Here J.P. Morgan (via Zerohedge) estimates that only 10% of trading volume originates from fundamental discretionary investors.
That is a truly stunning statistic
If 90% of the volume in stocks is driven by value-agnostic investors, the obvious implication that we see is bigger booms and much bigger busts that are far removed from underlying fundamentals.
To avoid the emotionally draining roller coaster of a bigger boom and bust cycle, we would counsel a goals-based approach to investment, where future liabilities (retirement income, kids’ college, charitable goals) are the priority. Those who instead choose to chase an arbitrary benchmark with a handful of the market’s most expensive stocks in the driver’s seat better mentally prepare themselves now for the intense pain that a high-speed crash can bring.
First, some striking facts: to understand this market transformation, note that Passive and Quantitative investors now account for ~60% of equity assets (vs. less than 30% a decade ago). We estimate that only ~10% of trading volumes originates from fundamental discretionary traders. This means that while fundamental narratives explaining the price action abound, the majority of equity investors today don’t buy or sell stocks based on stock-specific fundamentals.
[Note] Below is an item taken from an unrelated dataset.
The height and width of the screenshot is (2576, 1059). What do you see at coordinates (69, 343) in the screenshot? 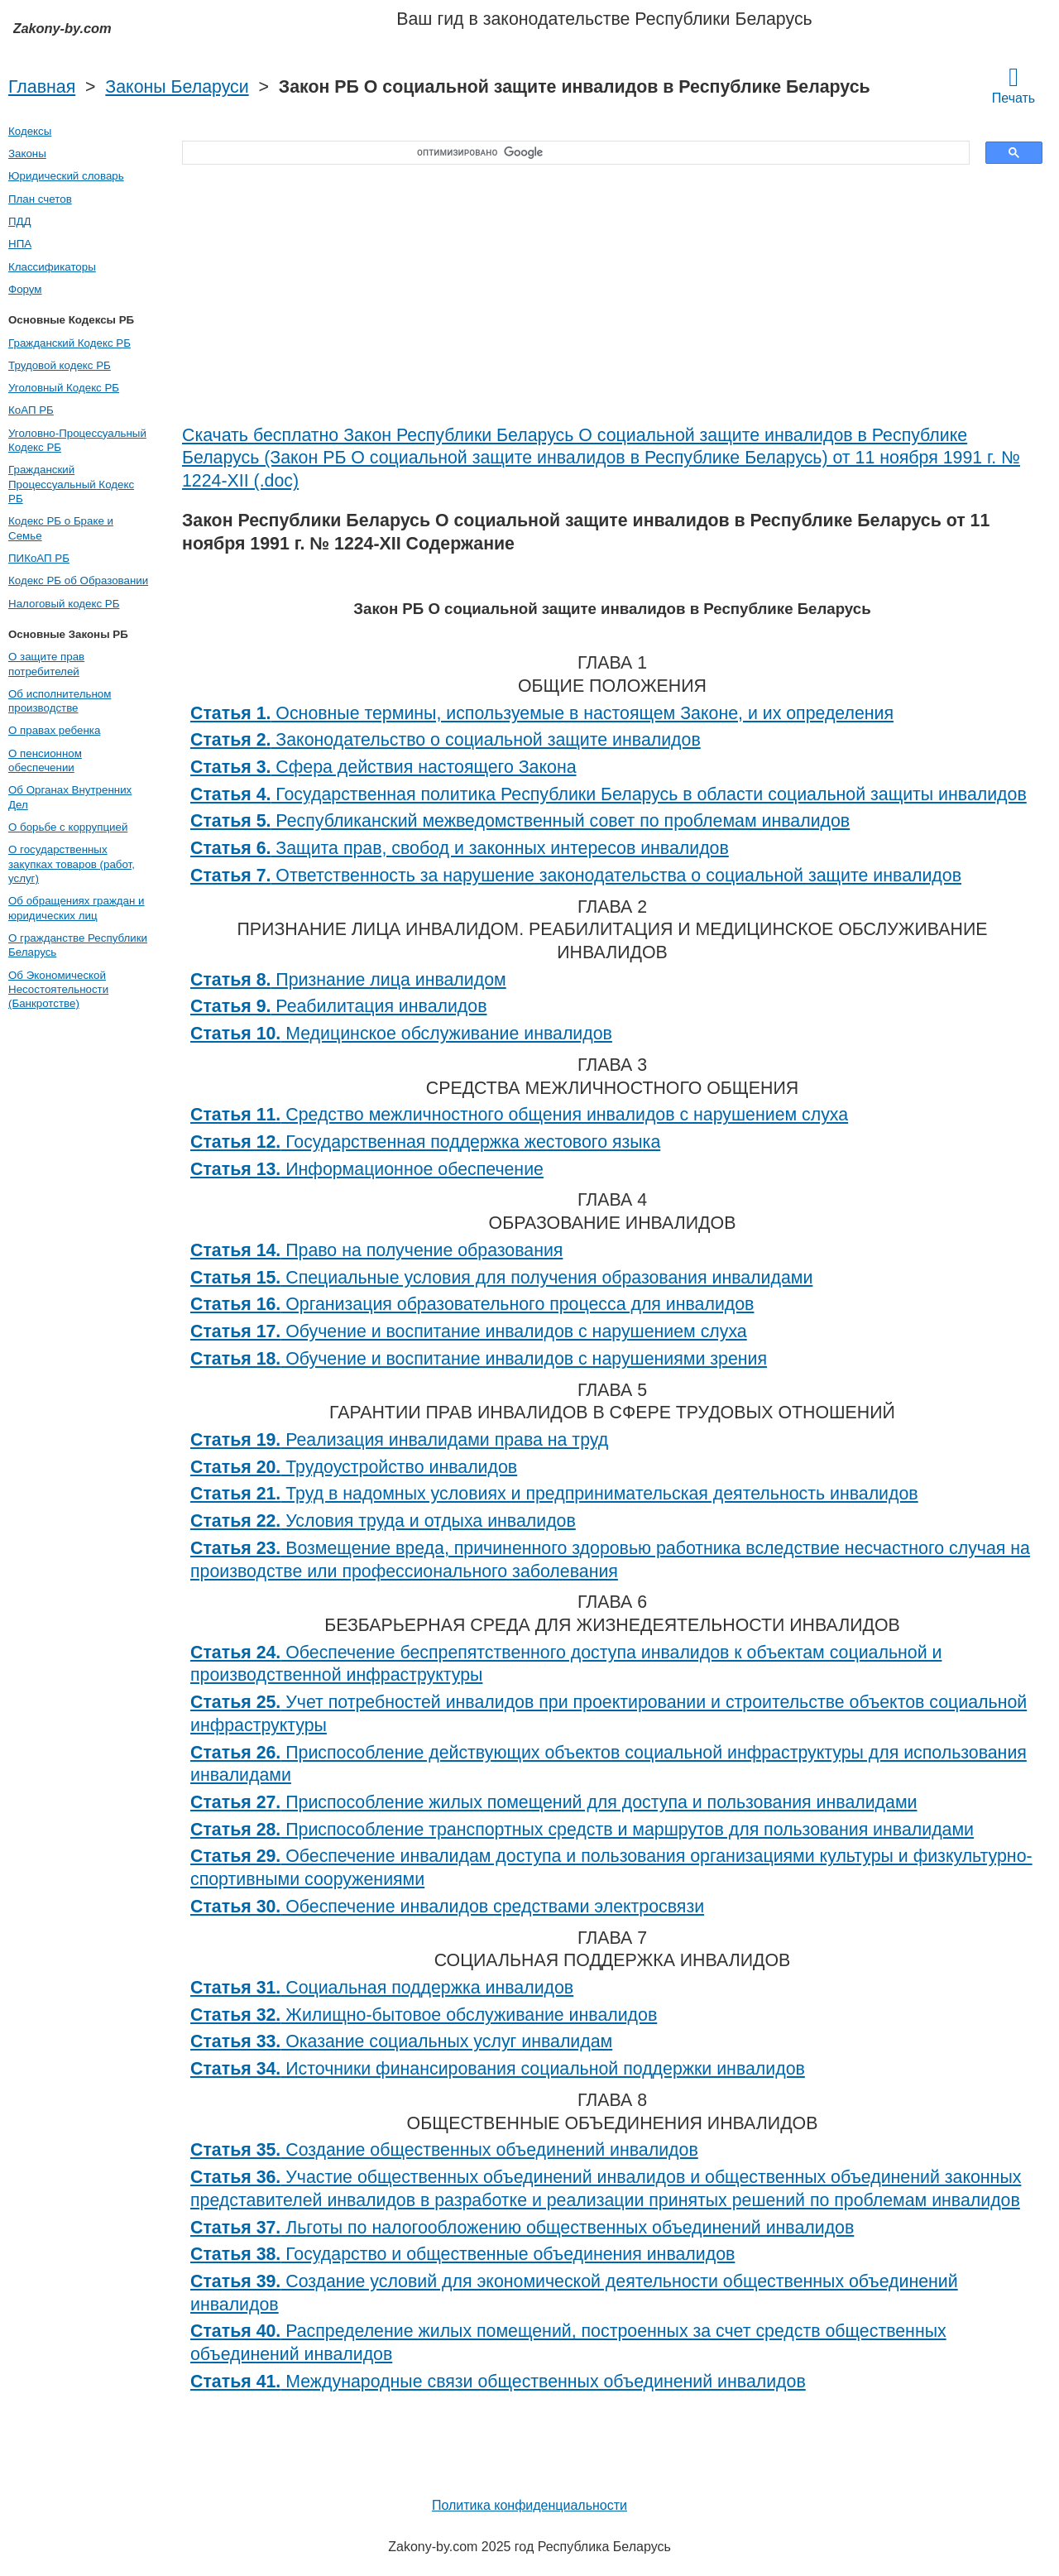 I see `Гражданский Кодекс РБ` at bounding box center [69, 343].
The next, and perhaps just as important driver is, of course, central banks: “With ~$2T asset inflows per year central bank liquidity creates strong interest rate and policy sensitivity for sectors and styles. Low rates also invite investors to sell volatility.”
Discussing the recent shift in market correlations, which have become increasingly volatile, Kolanovic notes that their “interpretation has changed.” According to the JPM quant, historically, low correlation meant that stocks were driven by company-specific fundamentals – an environment in which fundamental investors thrive. Now, however, while correlations are low, it is for different reasons – large sector and style rotation driven by quant flows, monetary policy and political developments (e.g. growth-value, low volatility-high volatility, ‘Trump trade’ and its unwind), something we have repeatedly demonstrated over the past month courtesy of the work of RBC’s Charlie McElligott.